Not all the 146 pretrained models are stored on GitHub. To make predictions for another pMHC we first need to download the corresponding TCRpred model.  
For example, if we want to study the HLA-A\*02:01,YLQPRTFLL epitope from the SARS-CoV-2 with TCRpred model_name A0201_YLQPRTFLL, we can download it by running:

In [3]:
model_name="A0201_YLQPRTFLL"
if os.path.exists("./pretrained_models/model_{0}.ckpt".format(model_name)):
    print("TCRpred model already downloaded")
else:
    url = "https://zenodo.org/record/7930623/files/model_"+model_name+".ckpt"
    print("Downloading TCRpred model for {0}".format(model_name))
    filename = wget.download(url, out = './pretrained_models')

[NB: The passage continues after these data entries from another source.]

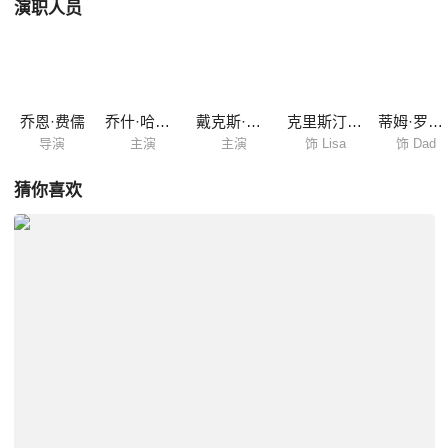
演职人员
乔恩·费儒
乔什·哈切森
戴克斯·夏普德
克里斯汀·斯图尔特
蒂姆·罗宾斯
导演
主演
主演
饰 Lisa
饰 Dad
猜你喜欢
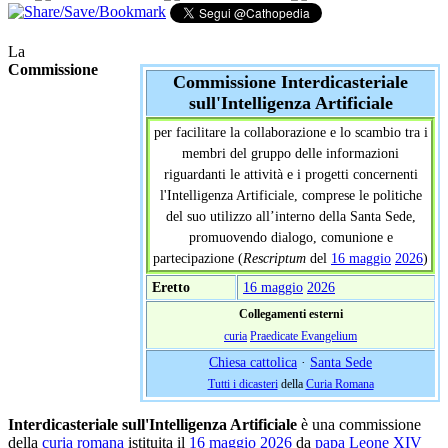
La
Commissione
Commissione Interdicasteriale
sull'Intelligenza Artificiale
per facilitare la collaborazione e lo scambio tra i
membri del gruppo delle informazioni
riguardanti le attività e i progetti concernenti
l'Intelligenza Artificiale, comprese le politiche
del suo utilizzo all’interno della Santa Sede,
promuovendo dialogo, comunione e
partecipazione (
Rescriptum
del
16 maggio
2026
)
Eretto
16 maggio
2026
Collegamenti esterni
curia
Praedicate Evangelium
Chiesa cattolica
·
Santa Sede
Tutti i dicasteri
della
Curia Romana
Interdicasteriale sull'Intelligenza Artificiale
è una commissione
della
curia romana
istituita il
16 maggio
2026
da
papa Leone XIV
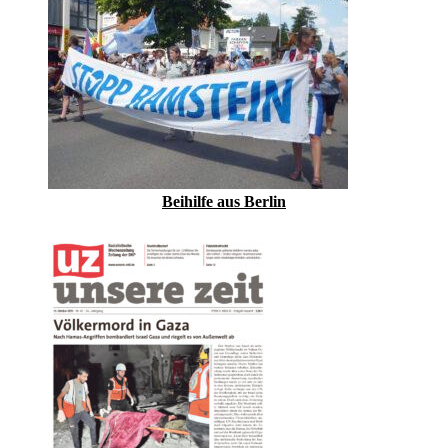
Beihilfe aus Berlin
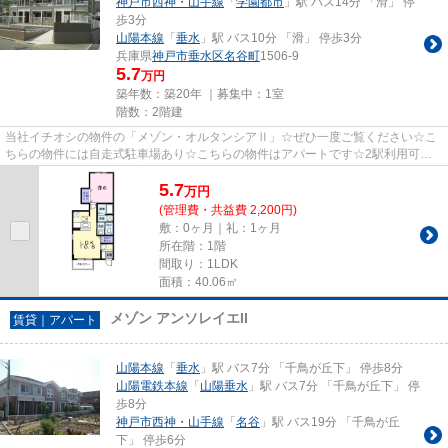
神戸市西神・山手線
「
学園都市
」駅 バス14分 「滑」 停
歩3分
山陽本線
「
垂水
」駅 バス10分 「滑」 停歩3分
兵庫県
神戸市垂水区
名谷町
1506-9
5.7
万円
築年数：築20年 ｜募集中：
1室
階数：2階建
当社イチオシの物件の「メゾン・オルタンシアⅡ」☆ぜひ一度ご覧ください☆こ
ちらの物件には自走式駐車場あり☆こちらの物件はアパートです☆2駅利用可能
なので、用途や行き先に応じて経路...
5.7
万
円
(管理費・共益費 2,200円)
敷：0ヶ月｜礼：1ヶ月
所在階：1階
間取り：1LDK
面積：40.06㎡
メゾン アンソレイエII
賃貸｜アパート
山陽本線
「
垂水
」駅 バス7分 「千鳥が丘下」 停歩8分
山陽電鉄本線
「
山陽垂水
」駅 バス7分 「千鳥が丘下」 停
歩8分
神戸市西神・山手線
「
名谷
」駅 バス19分 「千鳥が丘
下」 停歩6分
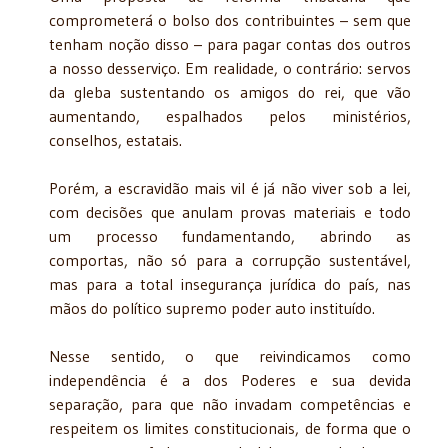
comprometerá o bolso dos contribuintes – sem que
tenham noção disso – para pagar contas dos outros
a nosso desserviço. Em realidade, o contrário: servos
da gleba sustentando os amigos do rei, que vão
aumentando, espalhados pelos ministérios,
conselhos, estatais.
Porém, a escravidão mais vil é já não viver sob a lei,
com decisões que anulam provas materiais e todo
um processo fundamentando, abrindo as
comportas, não só para a corrupção sustentável,
mas para a total insegurança jurídica do país, nas
mãos do político supremo poder auto instituído.
Nesse sentido, o que reivindicamos como
independência é a dos Poderes e sua devida
separação, para que não invadam competências e
respeitem os limites constitucionais, de forma que o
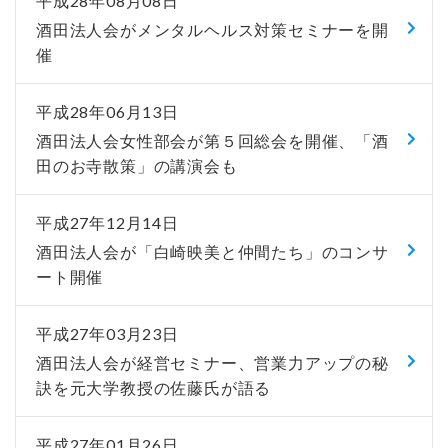
平成28年08月08日
酒田法人会がメンタルヘルス対策セミナーを開
催
平成28年06月13日
酒田法人会女性部会が第５回総会を開催、「酒
田のお寺散策」の講演会も
平成27年12月14日
酒田法人会が「白崎映美と仲間たち」のコンサ
ート開催
平成27年03月23日
酒田法人会が経営セミナー、営業力アップの秘
訣を元大学教授の佐藤氏が語る
平成27年01月26日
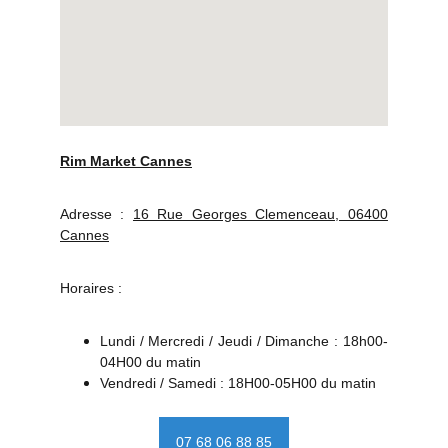
Rim Market Cannes
Adresse :
16 Rue Georges Clemenceau, 06400
Cannes
Horaires :
Lundi / Mercredi / Jeudi / Dimanche : 18h00-
04H00 du matin
Vendredi / Samedi : 18H00-05H00 du matin
07 68 06 88 85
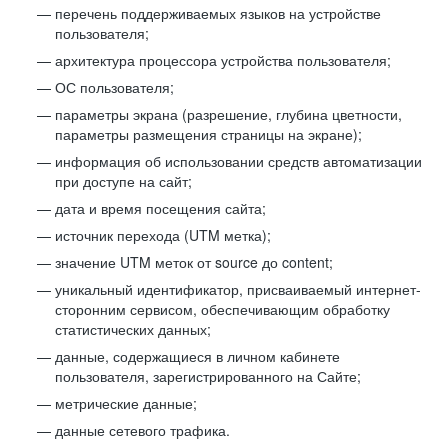
перечень поддерживаемых языков на устройстве
пользователя;
архитектура процессора устройства пользователя;
ОС пользователя;
параметры экрана (разрешение, глубина цветности,
параметры размещения страницы на экране);
информация об использовании средств автоматизации
при доступе на сайт;
дата и время посещения сайта;
источник перехода (UTM метка);
значение UTM меток от source до content;
уникальный идентификатор, присваиваемый интернет-
сторонним сервисом, обеспечивающим обработку
статистических данных;
данные, содержащиеся в личном кабинете
пользователя, зарегистрированного на Сайте;
метрические данные;
данные сетевого трафика.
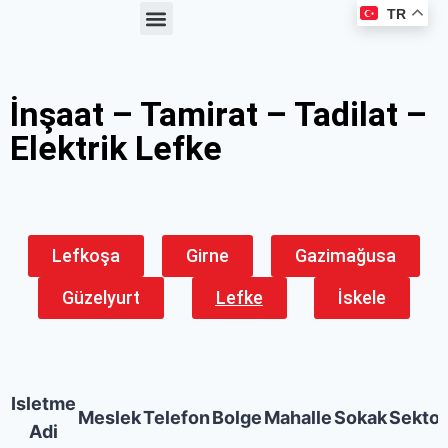
TR
Haberler ve Duyurular
Üyelik Avantajları
Kooperatif Çalışmaları
Meslek Kataloğu
İnşaat – Tamirat – Tadilat –
Elektrik Lefke
Lefkoşa
Girne
Gazimağusa
Güzelyurt
Lefke
İskele
Isletme
Meslek
Telefon
Bolge
Mahalle
Sokak
Sektor
Adi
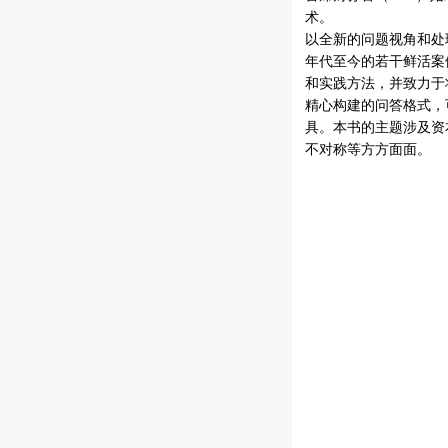
术。
以全新的问题视角和处
年代至今的若干鲜活案
和实践方法，并致力于
精心构建的问答格式，
具。本书的主题涉及资
不对称等方方面面。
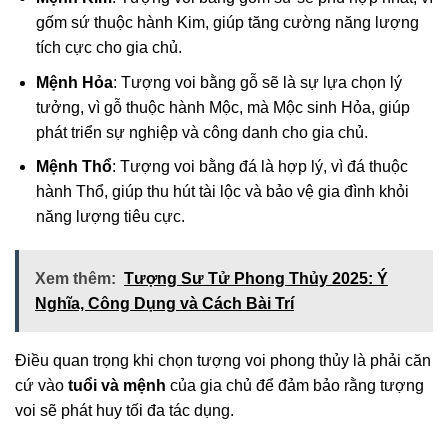
gốm sứ thuộc hành Kim, giúp tăng cường năng lượng
tích cực cho gia chủ.
Mệnh Hỏa
: Tượng voi bằng gỗ sẽ là sự lựa chọn lý
tưởng, vì gỗ thuộc hành Mộc, mà Mộc sinh Hỏa, giúp
phát triển sự nghiệp và công danh cho gia chủ.
Mệnh Thổ
: Tượng voi bằng đá là hợp lý, vì đá thuộc
hành Thổ, giúp thu hút tài lộc và bảo vệ gia đình khỏi
năng lượng tiêu cực.
Xem thêm:
Tượng Sư Tử Phong Thủy 2025: Ý
Nghĩa, Công Dụng và Cách Bài Trí
Điều quan trọng khi chọn tượng voi phong thủy là phải căn
cứ vào
tuổi và mệnh
của gia chủ để đảm bảo rằng tượng
voi sẽ phát huy tối đa tác dụng.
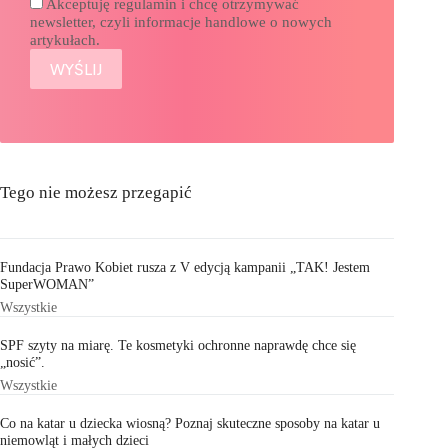
Akceptuję regulamin i chcę otrzymywać
newsletter, czyli informacje handlowe o nowych
artykułach.
Tego nie możesz przegapić
Fundacja Prawo Kobiet rusza z V edycją kampanii „TAK! Jestem
SuperWOMAN”
Wszystkie
SPF szyty na miarę. Te kosmetyki ochronne naprawdę chce się
„nosić”.
Wszystkie
Co na katar u dziecka wiosną? Poznaj skuteczne sposoby na katar u
niemowląt i małych dzieci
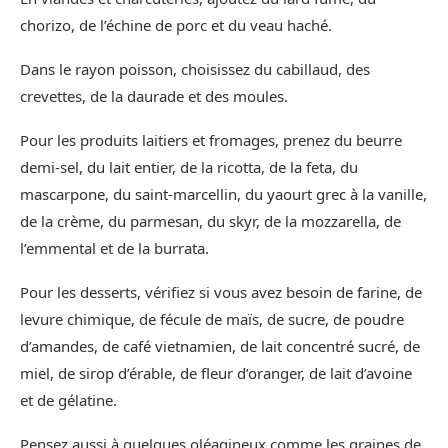
chorizo, de l’échine de porc et du veau haché.
Dans le rayon poisson, choisissez du cabillaud, des
crevettes, de la daurade et des moules.
Pour les produits laitiers et fromages, prenez du beurre
demi-sel, du lait entier, de la ricotta, de la feta, du
mascarpone, du saint-marcellin, du yaourt grec à la vanille,
de la crème, du parmesan, du skyr, de la mozzarella, de
l’emmental et de la burrata.
Pour les desserts, vérifiez si vous avez besoin de farine, de
levure chimique, de fécule de maïs, de sucre, de poudre
d’amandes, de café vietnamien, de lait concentré sucré, de
miel, de sirop d’érable, de fleur d’oranger, de lait d’avoine
et de gélatine.
Pensez aussi à quelques oléagineux comme les graines de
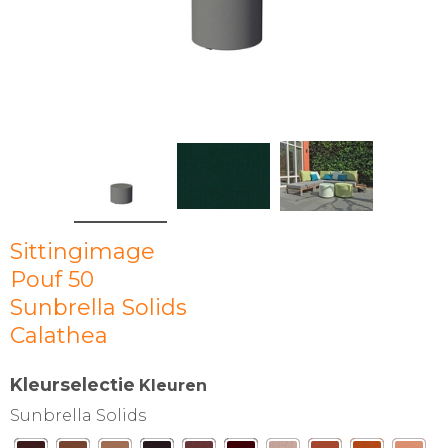
Sittingimage
Pouf 50
Sunbrella Solids
Calathea
Kleurselectie
Kleuren
Sunbrella Solids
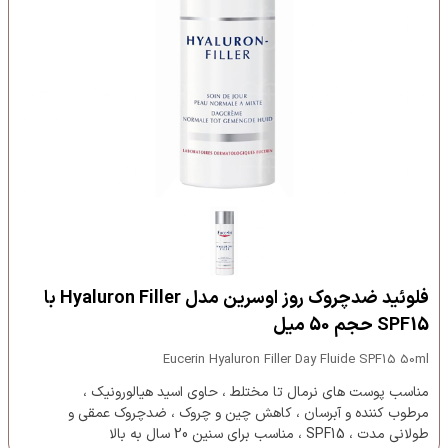
فلوئید ضدچروک روز اوسرین مدل Hyaluron Filler با
SPF15 حجم 50 میل
Eucerin Hyaluron Filler Day Fluide SPF15 50ml
مناسب پوست های نرمال تا مختلط ، حاوی اسید هیالورونیک ،
مرطوب کننده و آبرسان ، کاهش چین و چروک ، ضدچروک عمقی و
طولانی مدت ، SPF15 ، مناسب برای سنین 20 سال به بالا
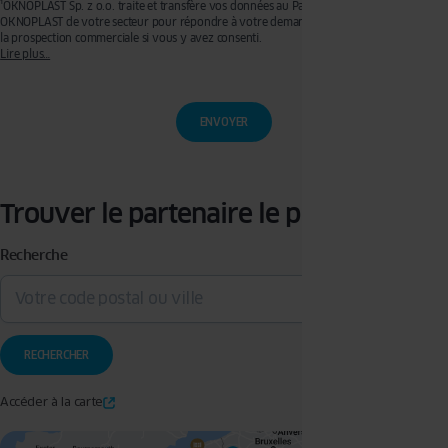
¹OKNOPLAST Sp. z o.o. traite et transfère vos données au Partenaire Premium
OKNOPLAST de votre secteur pour répondre à votre demande de devis et effectuer de
la prospection commerciale si vous y avez consenti.
Lire plus…
Ces traitements sont réalisés sur les bases légales de votre consentement pour la
prospection commerciale et de l’exécution de mesures précontractuelles pour
l’établissement de votre devis. Vous disposez d’un droit d’accès, de rectification, de
retrait de votre consentement ainsi que d’un droit à l’effacement, à la limitation du
traitement et à la portabilité que vous pouvez exercer en écrivant à l’adresse :
privacy@oknoplast.com.pl
Pour en savoir plus, veuillez consulter notre
politique de confidentialité.
Trouver le partenaire le plus proche
Recherche
Accéder à la carte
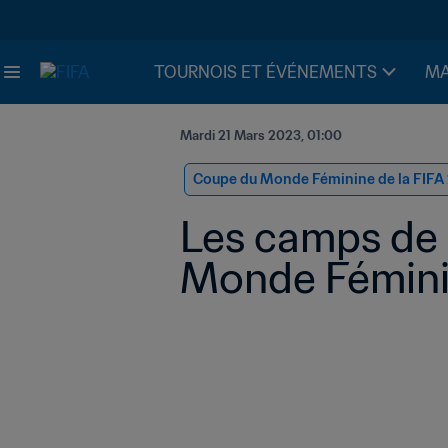
TOURNOIS ET ÉVÉNEMENTS
MA
Mardi 21 Mars 2023, 01:00
Coupe du Monde Féminine de la FIFA
Les camps de 
Monde Fémini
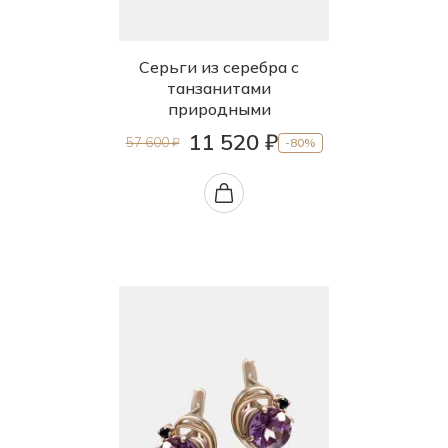
Серьги из серебра с
танзанитами
природными
11 520 ₽
57 600 ₽
-80%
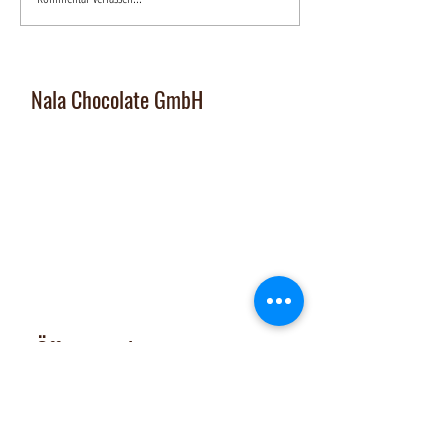
Nala Chocolate GmbH
Manufaktur und Laden
:
Dorfplatz 10, CH 8911 Rifferswil
Abholbox
:
Ausserfeldstrasse 8, 8911 Rifferswil
contact@nalachocolate.com
Tel
+41 79 427 77 44
Öffnungszeiten
Dienstag 14-17 Uhr
Mittwoch - Freitag 14-18:30 Uhr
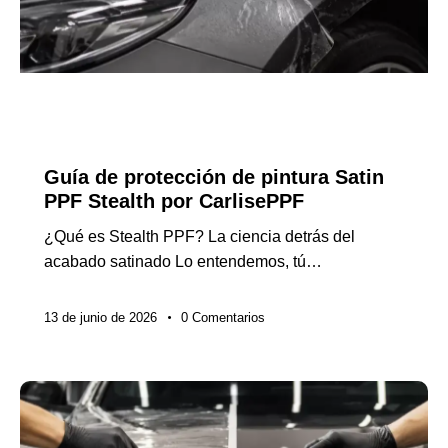
NOTICIAS DE LA INDUSTRIA
GUÍAS DE EXPORTACIÓN
Guía de protección de pintura Satin
PPF Stealth por CarlisePPF
¿Qué es Stealth PPF? La ciencia detrás del
acabado satinado Lo entendemos, tú…
13 de junio de 2026
0
Comentarios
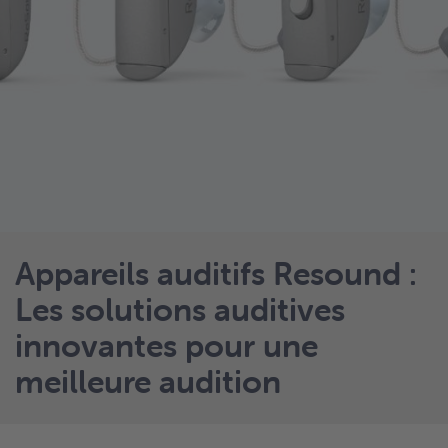
Appareils auditifs Resound :
Les solutions auditives
innovantes pour une
meilleure audition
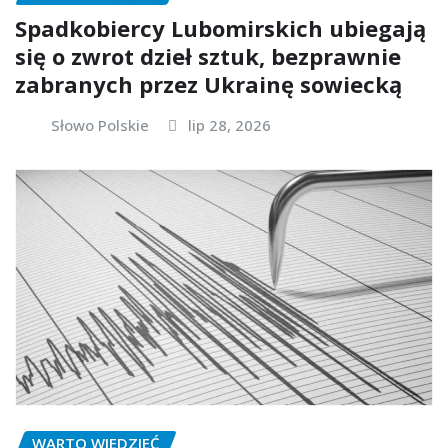
Spadkobiercy Lubomirskich ubiegają
się o zwrot dzieł sztuk, bezprawnie
zabranych przez Ukrainę sowiecką
Słowo Polskie
lip 28, 2026
WARTO WIEDZIEĆ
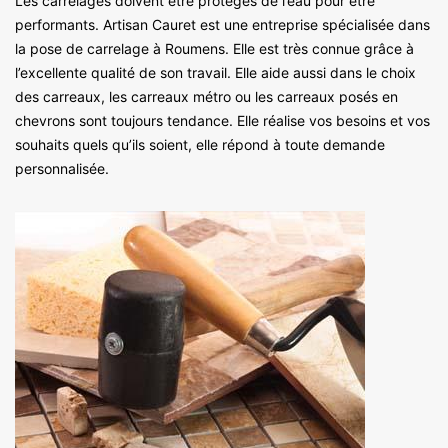
Les carrelages doivent être protégés de l’eau pour être
performants. Artisan Cauret est une entreprise spécialisée dans
la pose de carrelage à Roumens. Elle est très connue grâce à
l’excellente qualité de son travail. Elle aide aussi dans le choix
des carreaux, les carreaux métro ou les carreaux posés en
chevrons sont toujours tendance. Elle réalise vos besoins et vos
souhaits quels qu’ils soient, elle répond à toute demande
personnalisée.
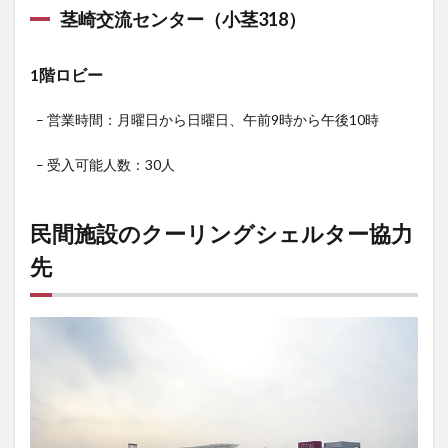
茎崎交流センター（小茎318）
1階ロビー
– 営業時間：月曜日から日曜日、午前9時から午後10時
– 受入可能人数：30人
民間施設のクーリングシェルター協力
先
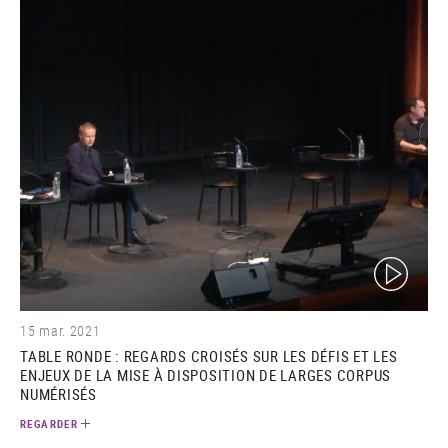
(video)
15 mar. 2021
TABLE RONDE : REGARDS CROISÉS SUR LES DÉFIS ET LES
ENJEUX DE LA MISE À DISPOSITION DE LARGES CORPUS
NUMÉRISÉS
REGARDER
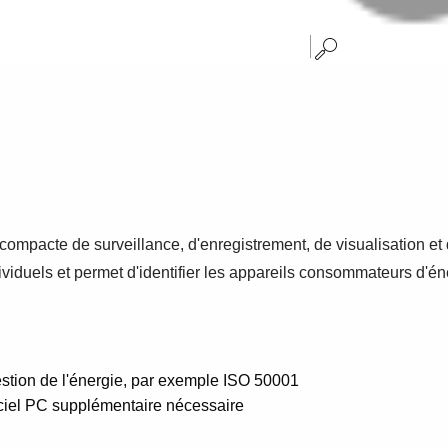
ompacte de surveillance, d'enregistrement, de visualisation e
dividuels et permet d'identifier les appareils consommateurs d'é
tion de l'énergie, par exemple ISO 50001
giciel PC supplémentaire nécessaire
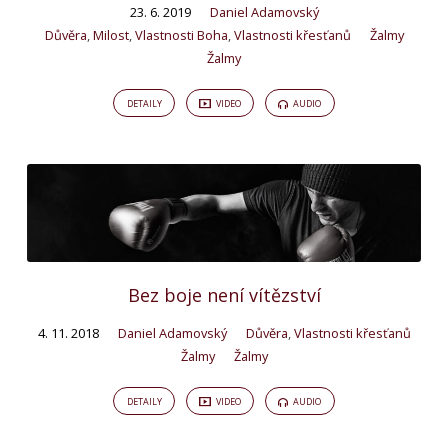
23. 6. 2019
Daniel Adamovský
Důvěra
,
Milost
,
Vlastnosti Boha
,
Vlastnosti křesťanů
Žalmy
Žalmy
DETAILY
VIDEO
AUDIO
Bez boje není vítězství
4. 11. 2018
Daniel Adamovský
Důvěra
,
Vlastnosti křesťanů
Žalmy
Žalmy
DETAILY
VIDEO
AUDIO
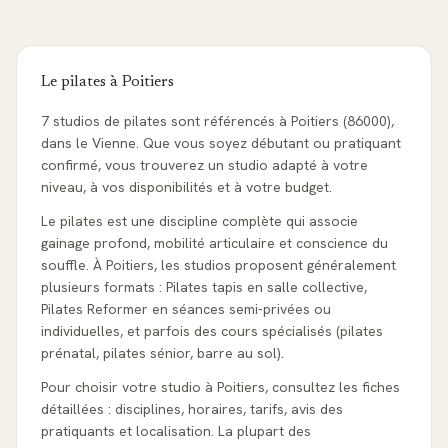
Le pilates à
Poitiers
7 studios de pilates sont référencés à Poitiers (86000),
dans le Vienne. Que vous soyez débutant ou pratiquant
confirmé, vous trouverez un studio adapté à votre
niveau, à vos disponibilités et à votre budget.
Le pilates est une discipline complète qui associe
gainage profond, mobilité articulaire et conscience du
souffle. À Poitiers, les studios proposent généralement
plusieurs formats : Pilates tapis en salle collective,
Pilates Reformer en séances semi-privées ou
individuelles, et parfois des cours spécialisés (pilates
prénatal, pilates sénior, barre au sol).
Pour choisir votre studio à Poitiers, consultez les fiches
détaillées : disciplines, horaires, tarifs, avis des
pratiquants et localisation. La plupart des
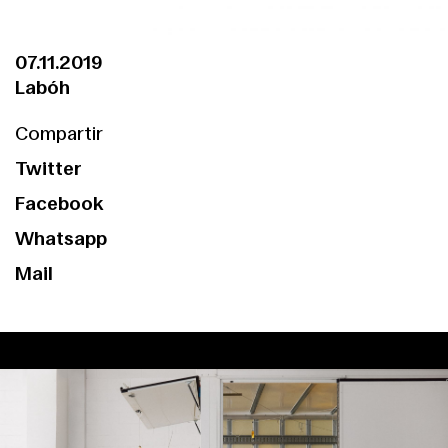
© CASA SOLO
07.11.2019
Labóh
Compartir
Twitter
Facebook
Whatsapp
Mail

Downloading TCRpred model for A0201_YLQPRTFLL
100% [........................................................................] 31808047 / 31808047

 Now we can make predictions for the new pMHC.

In [7]:
!python TCRpred.py --model A0201_YLQPRTFLL --input ./test/test.csv --out ./test/out_A0201_YLQPRTFLL.csv

2023-05-13 12:38:38.848013: I tensorflow/core/util/port.cc:110] oneDNN custom operations are on. You may see slightly different numerical results due to floating-point round-off errors from different computation orders. To turn them off, set the environment variable `TF_ENABLE_ONEDNN_OPTS=0`.
2023-05-13 12:38:38.877175: I tensorflow/core/platform/cpu_feature_guard.cc:182] This TensorFlow binary is optimized to use available CPU instructions in performance-critical operations.
To enable the following instructions: AVX2 AVX512F AVX512_VNNI FMA, in other operations, rebuild TensorFlow with the appropriate compiler flags.
#########################################################################
###### TCRpred: a sequence-based predictor of TCR-pMHC interactions  ####
#########################################################################
TCRpred model A0201_YLQPRTFLL 
Computing binding predictions for {0} ./test/test.csv
Testing DataLoader 0: 100%|████████████████| 1003/1003 [00:05<00:00

In [8]:
results_LLW = pd.read_csv("./test/out_A0201_YLQPRTFLL.csv", comment = '#')
results_LLW

Unnamed: 0,cdr3_TRA,cdr3_TRB,TRAV,TRAJ,TRBV,TRBJ,score,perc_rank
0,CAANRDDKIIF,CSVEFKSRAGELFF,TRAV12-1,TRAJ53,TRBV11-3,TRBJ2-7,2.84108,0.39592
1,CAENLGENQFYF,CATIDTNTGELFF,TRAV13-2,TRAJ47,TRBV4-1,TRBJ1-5,2.46276,0.88953
2,CVVSLRDNYGQNFVF,CASSDTDTGELFF,TRAV19,TRAJ42,TRBV7-8,TRBJ2-3,1.71331,4.08557
3,CAARGFQKLVF,CSVDRTNEKLFF,TRAV21,TRAJ29,TRBV27,TRBJ2-5,1.14473,11.29627
4,CAVYEDDKIIF,CASSLGTDGNEQFF,TRAV1-2,TRAJ23,TRBV6-5,TRBJ2-2,0.78418,19.61315
...,...,...,...,...,...,...,...,...
998,CIVRVGGSSNTGKLIF,CASSQGWGAEGNTIYF,TRAV19,TRAJ45,TRBV19,TRBJ2-7,-3.60105,99.99661
999,CAASTPSGGGADGLTF,CASSQGDQHTDTQYF,TRAV6,TRAJ26,TRBV24-1,TRBJ2-1,-3.69587,99.99787
1000,CAVRIYNAGNNRKLIW,CASSPIDGYGYTF,TRAV17,TRAJ16,TRBV28,TRBJ1-1,-3.75208,99.99839
1001,CAVGGYGGSQGNLIF,CASSLWRGLSAGNTIYF,TRAV26-2,TRAJ47,TRBV27,TRBJ2-3,-3.77857,99.99859


If you want to test your own set of TCRs you can upload it in Google Colab and specify after --input the path to your TCRs file. Please refer to the ./test/test.csv file for the correct input format.